JWST has taken even more beautiful images of Jupiter and its aurora.

The James Webb Space Telescope has taken new images of Jupiter, showing its bright haze, faint rings and auroras in hopes of better understanding the entire system.

Space


22 August 2022

The orange glow at Jupiter’s poles are its auroras.

NASA, ESA, CSA and Jupiter ERS team. Image processing by Judy Schmidt

The James Webb Space Telescope (JWST) has released two stunning new images showing the intricacies of Jupiter. While his previous images of the gas giant each used only one wavelength of light, these are composite images showing Jupiter’s bright auroras, shifting haze, and two of its small moons.

Because JWST observes in infrared light, these images do not show Jupiter as it would appear to the naked eye. Instead, different infrared wavelengths have been mapped into different colors to highlight particular features of the planet.

In the image above, the orange glow at Jupiter’s poles is its aurora. Green represents thin haze layers at high altitude, while blue shows the main cloud layer. White areas show the tops of storms, including the Great Red Spot.

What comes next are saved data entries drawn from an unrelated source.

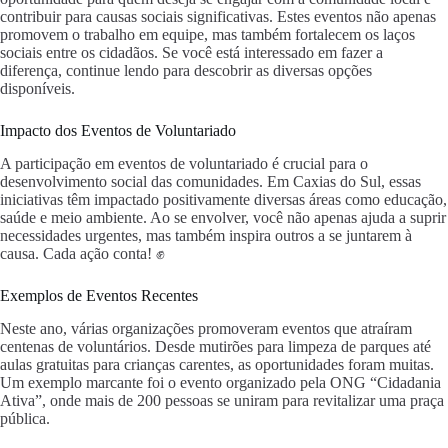
contribuir para causas sociais significativas. Estes eventos não apenas
promovem o trabalho em equipe, mas também fortalecem os laços
sociais entre os cidadãos. Se você está interessado em fazer a
diferença, continue lendo para descobrir as diversas opções
disponíveis.
Impacto dos Eventos de Voluntariado
A participação em eventos de voluntariado é crucial para o
desenvolvimento social das comunidades. Em Caxias do Sul, essas
iniciativas têm impactado positivamente diversas áreas como educação,
saúde e meio ambiente. Ao se envolver, você não apenas ajuda a suprir
necessidades urgentes, mas também inspira outros a se juntarem à
causa. Cada ação conta! ✊
Exemplos de Eventos Recentes
Neste ano, várias organizações promoveram eventos que atraíram
centenas de voluntários. Desde mutirões para limpeza de parques até
aulas gratuitas para crianças carentes, as oportunidades foram muitas.
Um exemplo marcante foi o evento organizado pela ONG “Cidadania
Ativa”, onde mais de 200 pessoas se uniram para revitalizar uma praça
pública.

“We really didn’t expect it to be that good, to be honest,” he said. imke de pater at the University of California, Berkeley, who led this research along with Thierry Fouchet at the Paris Observatory, in a statements. “It’s really remarkable that we can see details about Jupiter along with its rings, small satellites and even galaxies in a single image.”

Webb NIRCam composite image of two filters?  F212N (orange) and F335M (cyan) ?  from the Jupiter system, unlabeled (top) and labeled (bottom).

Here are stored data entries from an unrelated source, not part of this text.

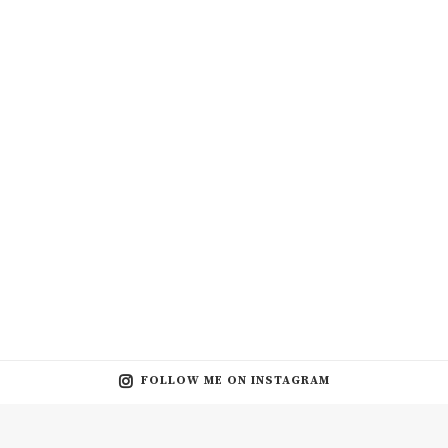
FOLLOW ME ON INSTAGRAM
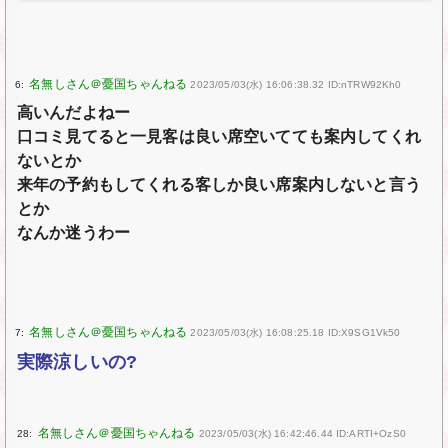
6:
2023/05/03(水) 16:06:38.32 ID:nTRW92Kh0
高いんだよねー
口コミ見てると一見客は良い席空いてても案内してくれ
ないとか
来年の予約もしてくれる客しか良い席案内しないと言う
とか
なんか迷うわー
7:
2023/05/03(水) 16:08:25.18 ID:X9SG1Vk50
実際涼しいの?
28:
2023/05/03(水) 16:42:46.44 ID:ARTI+OzS0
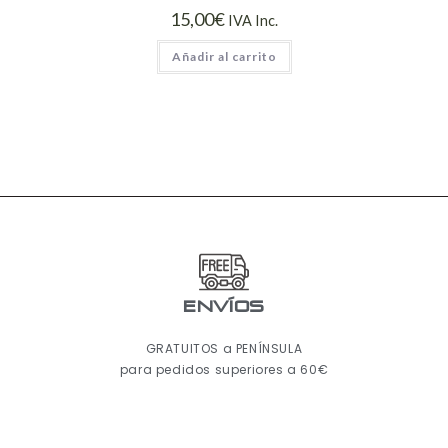
15,00
€
IVA Inc.
Añadir al carrito
ENVÍOS
GRATUITOS a PENÍNSULA
para pedidos superiores a 60€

Jupiter and two of its small moons, Adrastea and Amalthea

NASA, ESA, CSA and Jupiter ERS team. Image processing by Judy Schmidt

The wide-field image of Jupiter, above, shows not only Jupiter’s aurora, this time in blue, but also its faint rings. Aligned to the planet’s left are two of its small moons, Adrastea and Amalthea. The dots scattered throughout the image are mostly distant galaxies in the background.

De Pater and his colleagues hope that images like this one will allow them to tease out the connections between Jupiter’s different layers and understand how gas and heat move around the planet. They also aim to study the planet’s faint ring and how it evolves over time, as well as take pictures of some of its moons.

“This image sums up the science of our Jupiter system program,” Fouchet said. Researchers are now analyzing the data used to create these images, looking for clues about Jupiter’s inner machinations.